Required work :: In the material below, how many lines contain the string "гонку"? Reply with the number only.

Data for this exercise ::
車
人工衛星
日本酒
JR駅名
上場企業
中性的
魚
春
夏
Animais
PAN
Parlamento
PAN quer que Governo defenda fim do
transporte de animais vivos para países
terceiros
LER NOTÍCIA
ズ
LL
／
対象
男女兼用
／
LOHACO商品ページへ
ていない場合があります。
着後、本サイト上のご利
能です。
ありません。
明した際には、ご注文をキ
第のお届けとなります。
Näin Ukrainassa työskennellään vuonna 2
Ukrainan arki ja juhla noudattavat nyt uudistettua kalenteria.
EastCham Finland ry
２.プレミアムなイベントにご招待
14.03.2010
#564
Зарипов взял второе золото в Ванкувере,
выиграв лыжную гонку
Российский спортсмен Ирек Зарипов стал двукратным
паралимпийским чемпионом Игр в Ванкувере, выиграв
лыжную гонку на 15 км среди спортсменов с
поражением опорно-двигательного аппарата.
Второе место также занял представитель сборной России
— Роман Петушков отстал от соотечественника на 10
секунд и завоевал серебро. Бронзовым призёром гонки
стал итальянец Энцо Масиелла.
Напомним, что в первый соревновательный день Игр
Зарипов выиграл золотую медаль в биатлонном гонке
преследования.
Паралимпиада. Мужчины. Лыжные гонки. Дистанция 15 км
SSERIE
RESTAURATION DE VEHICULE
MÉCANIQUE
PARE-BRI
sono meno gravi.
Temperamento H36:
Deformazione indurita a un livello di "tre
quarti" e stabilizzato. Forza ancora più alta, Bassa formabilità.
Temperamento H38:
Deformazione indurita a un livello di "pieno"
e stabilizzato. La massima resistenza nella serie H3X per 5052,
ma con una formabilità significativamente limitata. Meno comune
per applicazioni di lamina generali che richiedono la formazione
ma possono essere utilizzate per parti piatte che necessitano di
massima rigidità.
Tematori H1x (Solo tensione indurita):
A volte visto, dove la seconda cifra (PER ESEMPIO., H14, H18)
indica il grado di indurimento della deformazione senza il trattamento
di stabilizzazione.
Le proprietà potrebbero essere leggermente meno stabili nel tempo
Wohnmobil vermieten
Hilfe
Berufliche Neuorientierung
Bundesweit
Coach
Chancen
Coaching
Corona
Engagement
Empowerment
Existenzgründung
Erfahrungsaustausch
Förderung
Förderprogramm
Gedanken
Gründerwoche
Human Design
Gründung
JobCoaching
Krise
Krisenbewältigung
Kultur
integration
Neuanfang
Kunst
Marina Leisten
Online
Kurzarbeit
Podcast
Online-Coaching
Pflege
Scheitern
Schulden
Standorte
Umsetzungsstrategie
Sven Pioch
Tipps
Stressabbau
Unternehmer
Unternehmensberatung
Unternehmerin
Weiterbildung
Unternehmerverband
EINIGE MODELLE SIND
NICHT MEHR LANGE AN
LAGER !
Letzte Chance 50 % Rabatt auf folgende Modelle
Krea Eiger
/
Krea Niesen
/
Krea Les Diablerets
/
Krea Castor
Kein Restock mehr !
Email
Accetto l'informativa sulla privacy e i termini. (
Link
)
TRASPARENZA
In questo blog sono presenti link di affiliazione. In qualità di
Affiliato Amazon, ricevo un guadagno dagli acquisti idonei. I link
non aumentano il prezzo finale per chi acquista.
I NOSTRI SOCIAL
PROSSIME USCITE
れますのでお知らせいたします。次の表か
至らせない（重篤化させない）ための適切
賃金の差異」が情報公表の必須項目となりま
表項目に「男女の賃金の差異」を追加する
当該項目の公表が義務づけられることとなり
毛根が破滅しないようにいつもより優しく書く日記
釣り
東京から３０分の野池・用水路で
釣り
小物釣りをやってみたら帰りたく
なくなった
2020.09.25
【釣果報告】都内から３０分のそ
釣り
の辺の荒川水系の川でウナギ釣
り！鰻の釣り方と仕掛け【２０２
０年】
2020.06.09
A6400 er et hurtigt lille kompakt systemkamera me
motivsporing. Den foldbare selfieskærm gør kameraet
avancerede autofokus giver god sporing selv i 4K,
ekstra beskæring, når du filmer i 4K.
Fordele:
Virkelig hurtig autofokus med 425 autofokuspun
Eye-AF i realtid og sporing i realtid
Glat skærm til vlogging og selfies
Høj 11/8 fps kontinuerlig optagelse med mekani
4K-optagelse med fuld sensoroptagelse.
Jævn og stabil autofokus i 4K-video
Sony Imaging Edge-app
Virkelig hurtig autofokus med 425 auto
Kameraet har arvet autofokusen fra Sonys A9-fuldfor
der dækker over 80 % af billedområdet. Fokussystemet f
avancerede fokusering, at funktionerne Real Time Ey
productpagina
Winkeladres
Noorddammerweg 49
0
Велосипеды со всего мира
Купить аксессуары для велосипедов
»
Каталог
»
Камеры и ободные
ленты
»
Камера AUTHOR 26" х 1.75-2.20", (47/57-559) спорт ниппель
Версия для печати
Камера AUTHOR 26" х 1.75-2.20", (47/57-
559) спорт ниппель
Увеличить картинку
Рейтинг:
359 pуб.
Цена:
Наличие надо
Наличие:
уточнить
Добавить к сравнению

Response area :: 2